Pancreatic cancer is one of the most aggressive and unassailable forms of cancer. Its highest mortality rate has to do with the fact that tumours on the pancreas are hard to reach, while surgical intervention introduces a high risk of cancer cells spreading to other parts of the body. Another, very important obstacle is that pancreatic tumours, like other solid tumours, are surrounded by a tough, fibrous matrix, that is virtually impenetrable to the anticancer drugs administered in chemotherapy. ‘This matrix, or desmoplastic stroma – a kind of fibrous network – can be compared to the defensive wall around a fort’, says UT scientist Jai Prakash. ‘It can even take up more space than the tumour cells themselves. The tumour cells hide themselves inside this fort, and almost nothing can penetrate it. As surgical removal is often impossible, the only remaining alternative is chemotherapy – but unfortunately, its efficacy is very low.’
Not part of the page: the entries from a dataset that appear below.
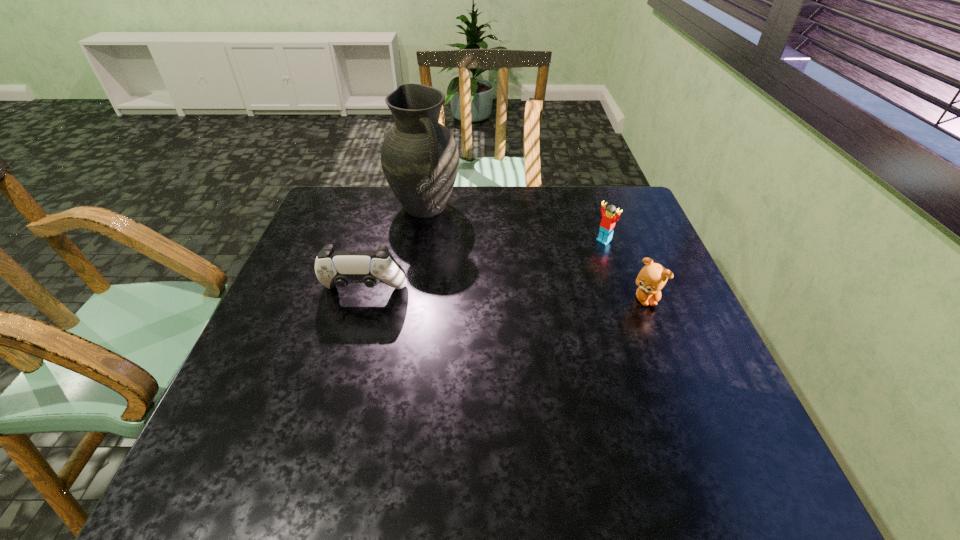 Where is `vacant space situated on the face of the second farthest object`? This screenshot has height=540, width=960. vacant space situated on the face of the second farthest object is located at coordinates (556, 274).

Locate an element on the screen. The height and width of the screenshot is (540, 960). vacant space located 0.170m on the face of the second farthest object is located at coordinates (561, 271).

You are a GUI agent. You are given a task and a screenshot of the screen. Output one action in this format:
    pyautogui.click(x=<x>, y=<y>)
    Task: Click on the vacant space located on the face of the second farthest object
    
    Given the screenshot: What is the action you would take?
    pyautogui.click(x=570, y=264)

You are a GUI agent. You are given a task and a screenshot of the screen. Output one action in this format:
    pyautogui.click(x=<x>, y=<y>)
    Task: Click on the object that is at the far edge
    
    Given the screenshot: What is the action you would take?
    pyautogui.click(x=419, y=156)

The width and height of the screenshot is (960, 540). I want to click on object located at the left edge, so click(341, 268).

The width and height of the screenshot is (960, 540). In order to click on teddy bear at the right edge in this screenshot , I will do `click(652, 278)`.

The image size is (960, 540). In order to click on Lego that is at the right edge in this screenshot , I will do `click(607, 225)`.

Locate an element on the screen. The width and height of the screenshot is (960, 540). vacant space at the far edge is located at coordinates (571, 211).

This screenshot has width=960, height=540. In order to click on free space at the left edge of the desktop in this screenshot , I will do `click(252, 362)`.

In the image, there is a desktop. Where is `vacant space at the right edge`? vacant space at the right edge is located at coordinates (623, 232).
Prakash and his team see a possible solution: dismantling or neutralizing the defensive wall. The results of their research have been hailed as an important step forward in the fight against pancreatic cancer and were published in Science Advances, a scientific journal, in September this year. ‘It is clear that we cannot break down the wall, because then the cancer cells would have free reign and could threaten the whole environment,’ Prakash explains. ‘What we have discovered, though, is that we can make tiny holes in the wall at a sub-nano scale: the anti-cancer medicine can get in through them, but the much larger cancer cells can’t get out.’
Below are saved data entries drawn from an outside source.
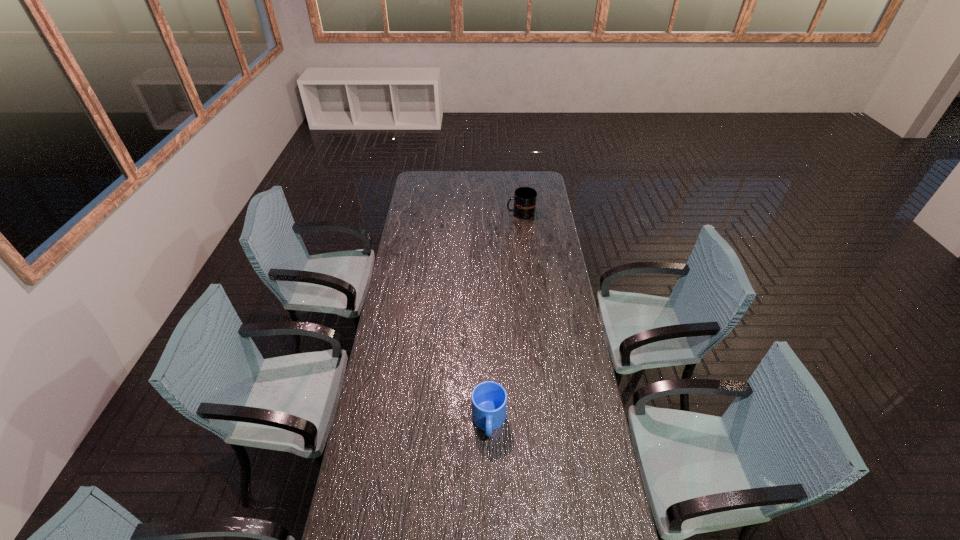 The height and width of the screenshot is (540, 960). I want to click on the right object, so click(525, 198).

This screenshot has width=960, height=540. What are the coordinates of `the farther mug` in the screenshot? It's located at click(525, 198).

At what (x,y) coordinates should I click in order to perform the action: click on the left mug. Please return your answer as a coordinate pair (x, y). This screenshot has height=540, width=960. Looking at the image, I should click on (489, 399).

The height and width of the screenshot is (540, 960). What are the coordinates of `the left object` in the screenshot? It's located at (489, 399).

Where is `blank area located with the handle on the side of the farther mug`? The image size is (960, 540). blank area located with the handle on the side of the farther mug is located at coordinates (494, 213).

Where is `vacant space situated 0.280m with the handle on the side of the farther mug`? The width and height of the screenshot is (960, 540). vacant space situated 0.280m with the handle on the side of the farther mug is located at coordinates (x=459, y=213).

Locate an element on the screen. The width and height of the screenshot is (960, 540). free space located with the handle on the side of the farther mug is located at coordinates (457, 213).

Image resolution: width=960 pixels, height=540 pixels. I want to click on vacant space located 0.250m on the side of the nearer object with the handle, so click(491, 520).

This screenshot has width=960, height=540. I want to click on object that is at the right edge, so click(x=525, y=198).

Where is `free space at the far edge of the desktop`? Image resolution: width=960 pixels, height=540 pixels. free space at the far edge of the desktop is located at coordinates (443, 172).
Staging an attack on the defensive wall is not easy. After much comparative research, Prakash’s team discovered that the chance of success would be greatest if they managed to break down a specific protein in the stroma: ITGA5. But how? Further research has shown that the desired perforations can be made with a peptide already present in the human body, known as AV3. In the first tests, AV3 injections, combined with chemotherapy, reduced tumour size by at least 80%. Prakash: ‘Reducing the tumour size so dramatically can already open the way for surgery. We think it may even be possible to completely remove the tumour through this method.’
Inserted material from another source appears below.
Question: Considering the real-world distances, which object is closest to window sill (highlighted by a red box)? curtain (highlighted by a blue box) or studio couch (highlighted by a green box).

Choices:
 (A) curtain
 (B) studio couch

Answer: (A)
Although many rounds of testing are still to follow, Prakash has already patented AV3 and set up a company, ScarTec Therapeutics, to prepare the new drug for practical application within the next five years or so.
Prakash’s research group at the University of Twente is one of three or four groups worldwide attempting to penetrate the wall surrounding pancreatic tumours. ‘This area of research has only emerged in the last seven to ten years’, says Prakash, who came to UT seven years ago to start this research. ‘Other researchers focus primarily on medication that dilates blood vessels, in the hope that this will allow the anticancer medication to enter the tumour more easily. With our perforation method, we are the first to actually attack the wall itself by targeting ITGA5. The pharmaceutical market worldwide offers hundreds of chemotherapy treatments – but none of them can effectively beat pancreatic cancer, because of the defence wall. The dosages keep increasing, but the outcomes remain low. We hope to change this.’
Prakash, previously carried out successful research on kidney and liver fibrosis – which is somewhat similar due to its accumulation of connective tissue in the scar tissue surrounding a damaged liver – now sees many more possibilities in working with tumour walls. ‘The wall around a tumour is made up of many layers with lots of different types of cells. And it appears that the wall not only protects the tumour against external attacks, but also feeds it and allows it to spread. We are now directing our attention to this aspect. We are experimenting with new peptides to ‘brainwash’ or reprogramme some of these wall cells so that they will turn from protecting and nourishing the tumour to helping us in attacking it. Tumours require cells around them that they can turn into ‘slaves’. We believe we can free the slaves and train them to fight back. You might say we aim to convert them from bad guys to good guys.’
Prakash is organizing a conference on the tumour micro-environment in Twente in 2020 in order to stimulate worldwide research in this field.